◆ **PROBLEM TO WORK ON**: Ignoring every picture, transcribe the data in full as it stands.

◆ **RECORDS TO USE**:
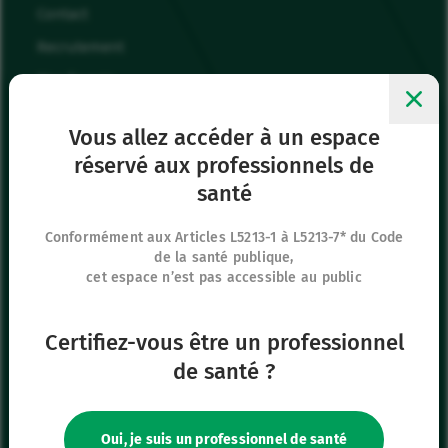
Contact
Recrutement
Mes favoris
Me connecter
Vous allez accéder à un espace
réservé aux professionnels de
Siège social
santé
8 rue de Paris
95440 Ecouen
Conformément aux Articles L5213-1 à L5213-7* du Code
de la santé publique,
France
cet espace n’est pas accessible au public
+33 (0)1 39 92 63 81
Certifiez-vous être un professionnel
Nos autres sites
de santé ?
IFU Hub
Safe Enteral
Oui, je suis un professionnel de santé
Neonates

◆ **ANSWER TO THIS PROBLEM**:
Contact
Recrutement
Mes favoris
Me connecter
Vous allez accéder à un espace
réservé aux professionnels de
Siège social
santé
8 rue de Paris
95440 Ecouen
Conformément aux Articles L5213-1 à L5213-7* du Code
de la santé publique,
France
cet espace n’est pas accessible au public
+33 (0)1 39 92 63 81
Certifiez-vous être un professionnel
Nos autres sites
de santé ?
IFU Hub
Safe Enteral
Oui, je suis un professionnel de santé
Neonates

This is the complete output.